* **WORK TO BE COMPLETED**:
Below are the records; copy every line in them that holds the string "Γραφεία".

BEGIN EXERCISE DATA

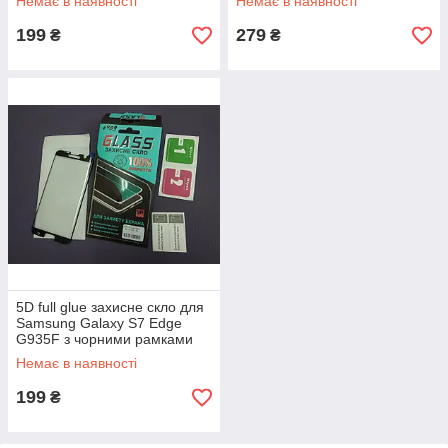
Немає в наявності
Немає в наявності
199
279
₴
₴
5D full glue захисне скло для
Samsung Galaxy S7 Edge
G935F з чорними рамками
(повне проклеювання)
Немає в наявності
199
₴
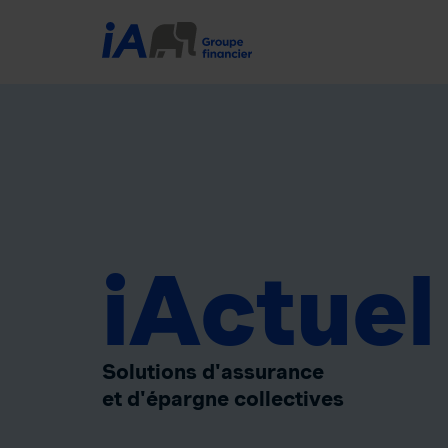
iActuel
Solutions d'assurance
et d'épargne collectives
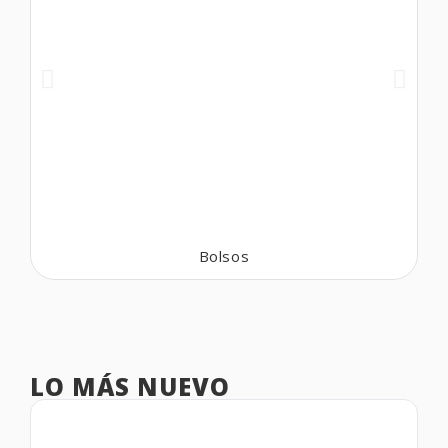
Bolsos
LO MÁS NUEVO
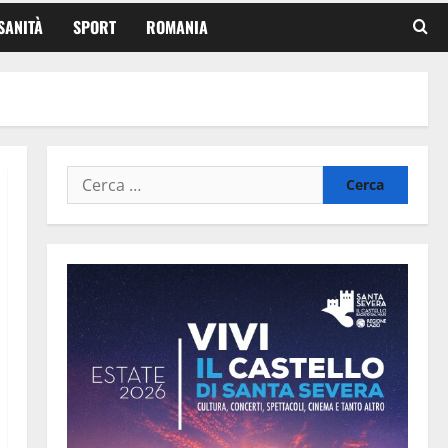
SANITÀ
SPORT
ROMANIA
Ricerca
per:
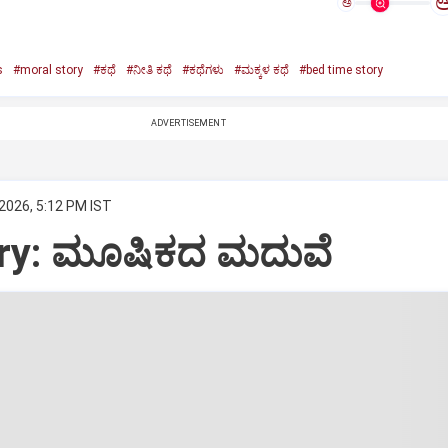
ಅ
s
#moral story
#ಕಥೆ
#ನೀತಿ ಕಥೆ
#ಕಥೆಗಳು
#ಮಕ್ಕಳ ಕಥೆ
#bed time story
ADVERTISEMENT
2026, 5:12 PM IST
ory: ಮೂಷಿಕದ ಮದುವೆ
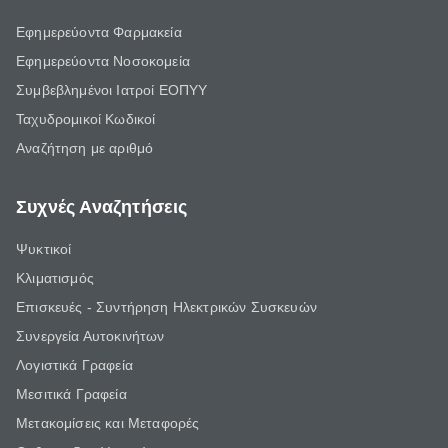
Εφημερεύοντα Φαρμακεία
Εφημερεύοντα Νοσοκομεία
Συμβεβλημένοι Ιατροί ΕΟΠΥΥ
Ταχυδρομικοί Κωδικοί
Αναζήτηση με αριθμό
Συχνές Αναζητήσεις
Ψυκτικοί
Κλιματισμός
Επισκευές - Συντήρηση Ηλεκτρικών Συσκευών
Συνεργεία Αυτοκινήτων
Λογιστικά Γραφεία
Μεσιτικά Γραφεία
Μετακομίσεις και Μεταφορές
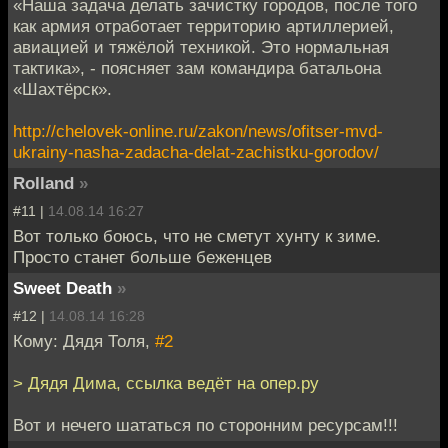
«Наша задача делать зачистку городов, после того
как армия отработает территорию артиллерией,
авиацией и тяжёлой техникой. Это нормальная
тактика», - поясняет зам командира батальона
«Шахтёрск».
http://chelovek-online.ru/zakon/news/ofitser-mvd-
ukrainy-nasha-zadacha-delat-zachistku-gorodov/
Rolland
»
#11 |
14.08.14 16:27
Вот только боюсь, что не сметут хунту к зиме.
Просто станет больше беженцев
Sweet Death
»
#12 |
14.08.14 16:28
Кому: Дядя Толя,
#2
> Дядя Дима, ссылка ведёт на опер.ру
Вот и нечего шататься по сторонним ресурсам!!!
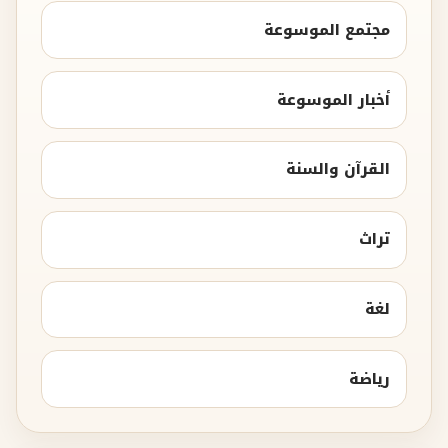
مجتمع الموسوعة
أخبار الموسوعة
القرآن والسنة
تراث
لغة
رياضة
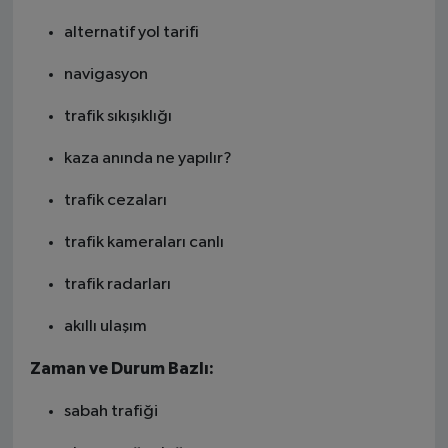
alternatif yol tarifi
navigasyon
trafik sıkışıklığı
kaza anında ne yapılır?
trafik cezaları
trafik kameraları canlı
trafik radarları
akıllı ulaşım
Zaman ve Durum Bazlı:
sabah trafiği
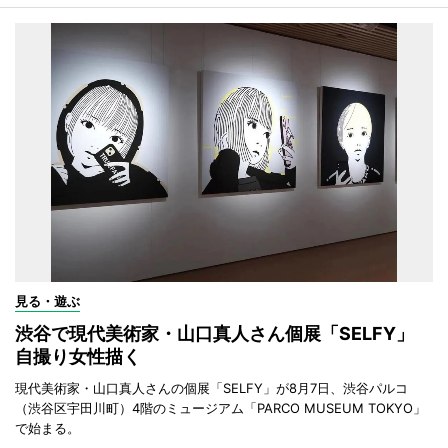
見る・遊ぶ
渋谷で現代美術家・山口真人さん個展「SELFY」
自撮り女性描く
現代美術家・山口真人さんの個展「SELFY」が8月7日、渋谷パルコ
（渋谷区宇田川町）4階のミュージアム「PARCO MUSEUM TOKYO」
で始まる。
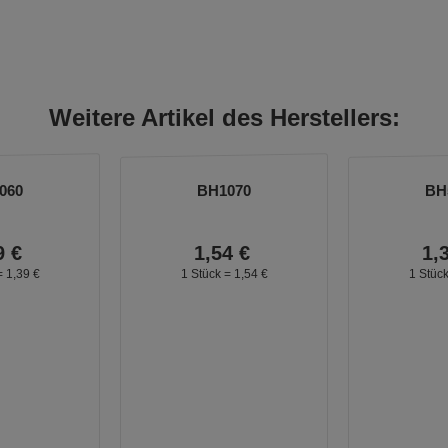
Weitere Artikel des Herstellers:
060
BH1070
BH
9
€
1,
54
€
1,
=
1,
39
€
1 Stück =
1,
54
€
1 Stüc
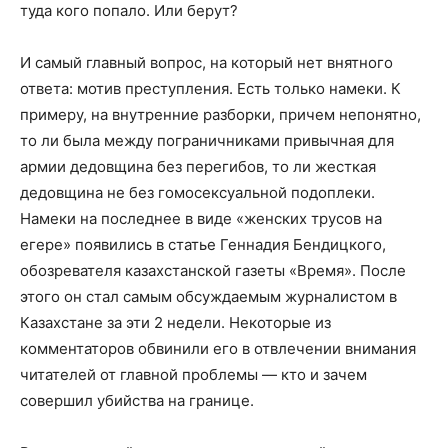
туда кого попало. Или берут?
И самый главный вопрос, на который нет внятного
ответа: мотив преступления. Есть только намеки. К
примеру, на внутренние разборки, причем непонятно,
то ли была между пограничниками привычная для
армии дедовщина без перегибов, то ли жесткая
дедовщина не без гомосексуальной подоплеки.
Намеки на последнее в виде «женских трусов на
егере» появились в статье Геннадия Бендицкого,
обозревателя казахстанской газеты «Время». После
этого он стал самым обсуждаемым журналистом в
Казахстане за эти 2 недели. Некоторые из
комментаторов обвинили его в отвлечении внимания
читателей от главной проблемы — кто и зачем
совершил убийства на границе.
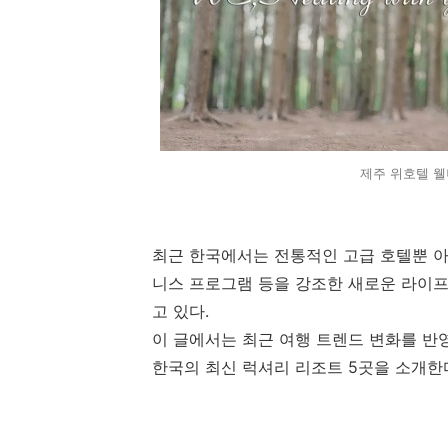
제주 위호텔 웰
최근 한국에서는 전통적인 고급 호텔뿐 아
니스 프로그램 등을 강조한 새로운 라이
고 있다.
이 글에서는 최근 여행 트렌드 변화를 반
한국의 최신 럭셔리 리조트 5곳을 소개한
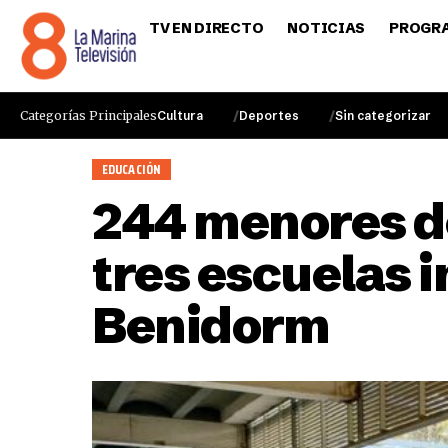
TV EN DIRECTO
NOTICIAS
PROGR
Categorías Principales
Cultura
Deportes
Sin categorizar
EDUCACIÓN
244 menores de
tres escuelas i
Benidorm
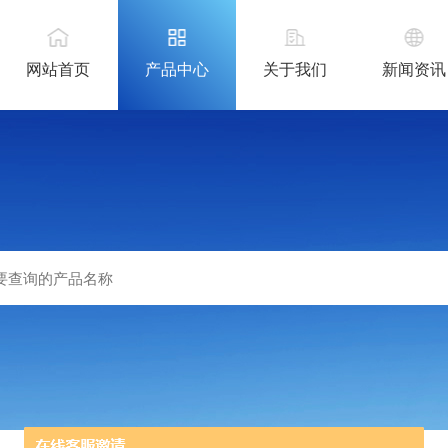
网站首页
产品中心
关于我们
新闻资讯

END EXERCISE DATA

* **WRITTEN ANSWER**:
Λογιστικά Γραφεία
Μεσιτικά Γραφεία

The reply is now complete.